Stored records
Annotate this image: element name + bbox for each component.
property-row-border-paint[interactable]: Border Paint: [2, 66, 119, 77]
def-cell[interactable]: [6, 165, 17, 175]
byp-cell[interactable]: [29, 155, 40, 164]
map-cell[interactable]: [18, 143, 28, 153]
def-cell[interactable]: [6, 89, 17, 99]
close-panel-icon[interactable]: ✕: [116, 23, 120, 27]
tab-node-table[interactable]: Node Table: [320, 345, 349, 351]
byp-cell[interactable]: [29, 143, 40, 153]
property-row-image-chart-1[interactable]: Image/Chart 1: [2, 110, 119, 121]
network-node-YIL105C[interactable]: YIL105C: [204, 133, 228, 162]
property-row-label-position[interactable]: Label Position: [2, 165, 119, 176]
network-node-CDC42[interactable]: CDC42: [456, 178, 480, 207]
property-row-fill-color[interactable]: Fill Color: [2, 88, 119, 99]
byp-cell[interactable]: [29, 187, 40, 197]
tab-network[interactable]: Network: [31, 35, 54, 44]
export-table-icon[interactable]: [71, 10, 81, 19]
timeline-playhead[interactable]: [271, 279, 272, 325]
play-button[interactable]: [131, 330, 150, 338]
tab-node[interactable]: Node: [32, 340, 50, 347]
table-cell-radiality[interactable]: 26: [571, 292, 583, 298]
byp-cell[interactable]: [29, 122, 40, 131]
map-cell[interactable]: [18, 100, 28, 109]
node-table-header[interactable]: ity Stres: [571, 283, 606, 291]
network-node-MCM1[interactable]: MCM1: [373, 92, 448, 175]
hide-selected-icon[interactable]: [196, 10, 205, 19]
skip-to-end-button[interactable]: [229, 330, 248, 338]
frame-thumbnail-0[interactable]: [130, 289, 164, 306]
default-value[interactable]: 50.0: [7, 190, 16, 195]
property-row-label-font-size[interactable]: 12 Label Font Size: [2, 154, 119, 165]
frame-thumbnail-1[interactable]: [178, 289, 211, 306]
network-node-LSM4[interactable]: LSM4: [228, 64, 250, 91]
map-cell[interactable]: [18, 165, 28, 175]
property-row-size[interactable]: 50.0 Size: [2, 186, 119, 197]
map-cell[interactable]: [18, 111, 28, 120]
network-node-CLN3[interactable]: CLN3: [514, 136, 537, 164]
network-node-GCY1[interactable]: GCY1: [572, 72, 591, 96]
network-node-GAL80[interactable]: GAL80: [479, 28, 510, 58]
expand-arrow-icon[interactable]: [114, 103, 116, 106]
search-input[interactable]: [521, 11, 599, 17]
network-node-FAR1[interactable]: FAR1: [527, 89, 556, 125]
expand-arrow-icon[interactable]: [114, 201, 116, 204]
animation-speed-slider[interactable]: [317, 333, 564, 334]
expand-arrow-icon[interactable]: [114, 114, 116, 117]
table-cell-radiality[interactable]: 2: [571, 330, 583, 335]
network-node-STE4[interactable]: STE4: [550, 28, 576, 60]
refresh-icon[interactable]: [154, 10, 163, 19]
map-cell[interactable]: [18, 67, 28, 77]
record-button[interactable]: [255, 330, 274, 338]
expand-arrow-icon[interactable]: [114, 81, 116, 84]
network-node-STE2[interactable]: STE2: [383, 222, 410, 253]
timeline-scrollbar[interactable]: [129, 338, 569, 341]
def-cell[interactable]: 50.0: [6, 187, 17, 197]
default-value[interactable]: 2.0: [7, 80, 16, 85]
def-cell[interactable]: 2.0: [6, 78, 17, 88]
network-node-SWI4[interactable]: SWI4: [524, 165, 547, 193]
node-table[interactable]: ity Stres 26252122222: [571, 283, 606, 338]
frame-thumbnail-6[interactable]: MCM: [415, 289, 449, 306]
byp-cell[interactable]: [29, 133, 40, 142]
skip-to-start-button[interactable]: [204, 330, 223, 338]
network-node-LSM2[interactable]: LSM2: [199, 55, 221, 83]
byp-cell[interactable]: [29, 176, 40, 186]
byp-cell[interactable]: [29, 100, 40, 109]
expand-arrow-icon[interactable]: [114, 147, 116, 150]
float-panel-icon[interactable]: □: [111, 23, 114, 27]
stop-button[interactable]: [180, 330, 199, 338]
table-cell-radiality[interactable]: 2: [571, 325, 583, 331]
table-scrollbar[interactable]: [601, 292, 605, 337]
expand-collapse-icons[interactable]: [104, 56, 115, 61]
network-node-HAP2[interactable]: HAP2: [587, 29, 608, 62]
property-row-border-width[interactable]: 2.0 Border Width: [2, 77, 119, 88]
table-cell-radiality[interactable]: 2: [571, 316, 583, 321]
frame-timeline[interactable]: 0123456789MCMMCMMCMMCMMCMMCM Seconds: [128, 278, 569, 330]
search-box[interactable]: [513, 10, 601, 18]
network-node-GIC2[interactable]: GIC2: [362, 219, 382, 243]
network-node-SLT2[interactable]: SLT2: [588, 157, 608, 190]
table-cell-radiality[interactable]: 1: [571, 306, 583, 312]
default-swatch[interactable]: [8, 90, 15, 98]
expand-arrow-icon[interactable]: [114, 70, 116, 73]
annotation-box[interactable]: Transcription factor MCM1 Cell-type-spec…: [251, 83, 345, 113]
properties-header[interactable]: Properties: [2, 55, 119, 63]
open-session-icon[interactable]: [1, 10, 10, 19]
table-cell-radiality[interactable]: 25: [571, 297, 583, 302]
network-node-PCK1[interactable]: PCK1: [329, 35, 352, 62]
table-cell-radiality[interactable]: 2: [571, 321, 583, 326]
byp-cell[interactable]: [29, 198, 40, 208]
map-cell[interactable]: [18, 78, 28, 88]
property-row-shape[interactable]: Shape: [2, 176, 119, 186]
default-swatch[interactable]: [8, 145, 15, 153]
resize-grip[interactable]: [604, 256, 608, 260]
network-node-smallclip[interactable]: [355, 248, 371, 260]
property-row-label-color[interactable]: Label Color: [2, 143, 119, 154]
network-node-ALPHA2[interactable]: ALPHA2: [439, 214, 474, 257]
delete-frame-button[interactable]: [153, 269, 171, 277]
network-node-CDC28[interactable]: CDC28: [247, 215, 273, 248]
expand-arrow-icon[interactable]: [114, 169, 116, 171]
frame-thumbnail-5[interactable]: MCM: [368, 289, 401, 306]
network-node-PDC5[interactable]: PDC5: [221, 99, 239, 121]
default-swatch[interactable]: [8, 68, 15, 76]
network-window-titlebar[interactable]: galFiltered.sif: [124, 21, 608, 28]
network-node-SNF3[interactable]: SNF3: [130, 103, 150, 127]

...

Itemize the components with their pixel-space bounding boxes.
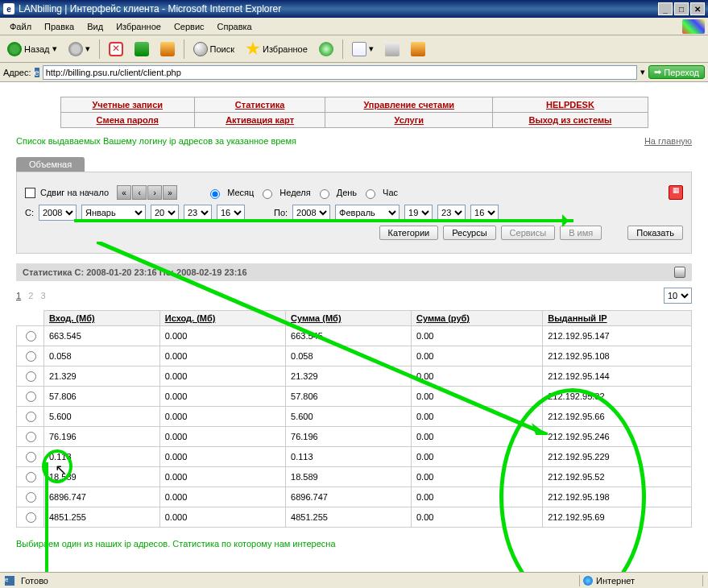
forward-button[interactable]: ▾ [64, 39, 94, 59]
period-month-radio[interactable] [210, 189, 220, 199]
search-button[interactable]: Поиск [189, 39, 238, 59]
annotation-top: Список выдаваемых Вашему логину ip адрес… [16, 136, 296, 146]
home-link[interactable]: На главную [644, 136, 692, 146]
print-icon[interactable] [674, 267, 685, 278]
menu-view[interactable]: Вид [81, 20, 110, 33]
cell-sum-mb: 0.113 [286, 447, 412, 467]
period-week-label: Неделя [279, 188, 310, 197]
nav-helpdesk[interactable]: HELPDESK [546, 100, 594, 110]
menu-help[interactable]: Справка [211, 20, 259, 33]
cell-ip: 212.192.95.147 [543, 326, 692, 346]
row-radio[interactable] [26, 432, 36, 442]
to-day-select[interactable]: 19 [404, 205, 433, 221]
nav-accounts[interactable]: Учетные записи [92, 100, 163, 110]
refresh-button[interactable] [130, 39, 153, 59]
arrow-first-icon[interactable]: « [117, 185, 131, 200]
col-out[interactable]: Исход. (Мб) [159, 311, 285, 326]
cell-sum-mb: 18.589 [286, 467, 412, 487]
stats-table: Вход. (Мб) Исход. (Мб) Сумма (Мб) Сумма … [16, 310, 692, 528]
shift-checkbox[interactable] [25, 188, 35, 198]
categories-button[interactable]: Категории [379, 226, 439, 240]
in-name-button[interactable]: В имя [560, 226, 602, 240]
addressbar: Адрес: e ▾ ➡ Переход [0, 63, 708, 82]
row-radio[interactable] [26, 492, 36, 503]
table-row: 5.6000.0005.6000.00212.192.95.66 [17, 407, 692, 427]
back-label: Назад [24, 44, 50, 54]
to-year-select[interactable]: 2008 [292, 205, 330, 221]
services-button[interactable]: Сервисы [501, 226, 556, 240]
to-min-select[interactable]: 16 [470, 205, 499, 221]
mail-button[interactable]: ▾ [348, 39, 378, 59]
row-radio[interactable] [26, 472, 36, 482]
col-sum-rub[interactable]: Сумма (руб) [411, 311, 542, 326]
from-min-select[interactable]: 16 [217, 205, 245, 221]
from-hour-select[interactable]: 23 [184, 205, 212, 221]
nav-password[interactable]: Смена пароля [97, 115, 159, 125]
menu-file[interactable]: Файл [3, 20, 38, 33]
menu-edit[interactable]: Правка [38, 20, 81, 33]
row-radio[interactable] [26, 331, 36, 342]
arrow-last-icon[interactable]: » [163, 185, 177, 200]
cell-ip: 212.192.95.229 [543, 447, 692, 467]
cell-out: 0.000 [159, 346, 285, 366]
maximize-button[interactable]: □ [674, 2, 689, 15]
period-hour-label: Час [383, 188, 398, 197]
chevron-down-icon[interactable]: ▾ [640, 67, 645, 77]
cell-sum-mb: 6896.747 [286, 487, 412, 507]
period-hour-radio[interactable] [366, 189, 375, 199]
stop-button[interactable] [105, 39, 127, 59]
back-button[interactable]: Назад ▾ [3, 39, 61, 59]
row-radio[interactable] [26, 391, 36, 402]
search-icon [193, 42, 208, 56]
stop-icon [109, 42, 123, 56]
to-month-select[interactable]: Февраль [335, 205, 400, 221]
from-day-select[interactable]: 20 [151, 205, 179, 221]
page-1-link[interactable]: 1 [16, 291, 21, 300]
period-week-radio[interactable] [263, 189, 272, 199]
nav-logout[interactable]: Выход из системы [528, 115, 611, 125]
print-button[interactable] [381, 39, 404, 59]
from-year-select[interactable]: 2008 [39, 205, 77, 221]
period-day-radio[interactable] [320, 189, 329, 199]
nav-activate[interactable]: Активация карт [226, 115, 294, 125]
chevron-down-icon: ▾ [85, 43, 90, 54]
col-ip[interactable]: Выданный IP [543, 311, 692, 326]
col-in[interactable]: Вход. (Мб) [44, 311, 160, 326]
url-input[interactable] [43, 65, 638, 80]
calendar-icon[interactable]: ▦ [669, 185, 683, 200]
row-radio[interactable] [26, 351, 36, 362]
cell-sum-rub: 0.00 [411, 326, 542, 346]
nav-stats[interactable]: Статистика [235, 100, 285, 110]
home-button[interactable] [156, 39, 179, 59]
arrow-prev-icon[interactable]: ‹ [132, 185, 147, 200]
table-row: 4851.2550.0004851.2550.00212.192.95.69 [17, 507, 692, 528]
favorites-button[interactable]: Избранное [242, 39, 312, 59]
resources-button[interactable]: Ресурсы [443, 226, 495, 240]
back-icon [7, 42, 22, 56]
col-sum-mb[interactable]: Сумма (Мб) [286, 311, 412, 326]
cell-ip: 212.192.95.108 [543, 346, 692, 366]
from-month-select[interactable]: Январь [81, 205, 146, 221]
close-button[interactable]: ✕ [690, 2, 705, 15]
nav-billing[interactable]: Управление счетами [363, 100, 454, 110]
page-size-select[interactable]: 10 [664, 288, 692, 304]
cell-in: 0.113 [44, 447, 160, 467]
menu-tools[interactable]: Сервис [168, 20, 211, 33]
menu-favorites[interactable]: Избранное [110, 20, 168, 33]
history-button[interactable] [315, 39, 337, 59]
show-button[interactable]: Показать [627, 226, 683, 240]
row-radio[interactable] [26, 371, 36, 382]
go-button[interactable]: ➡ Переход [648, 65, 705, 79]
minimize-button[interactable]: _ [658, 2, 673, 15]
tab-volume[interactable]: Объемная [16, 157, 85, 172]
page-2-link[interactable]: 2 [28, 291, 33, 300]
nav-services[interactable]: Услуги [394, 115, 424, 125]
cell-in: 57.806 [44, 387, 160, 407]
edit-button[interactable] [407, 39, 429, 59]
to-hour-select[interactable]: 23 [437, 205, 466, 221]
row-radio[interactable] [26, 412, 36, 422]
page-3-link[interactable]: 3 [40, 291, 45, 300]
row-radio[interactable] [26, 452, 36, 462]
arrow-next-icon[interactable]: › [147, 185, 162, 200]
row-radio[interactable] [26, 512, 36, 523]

To do -> Whenever the word "Color" shows up in a line above, copy that line.

Problem solution ->
property-row-fill-color[interactable]: Fill Color: [2, 88, 119, 99]
property-row-label-color[interactable]: Label Color: [2, 143, 119, 154]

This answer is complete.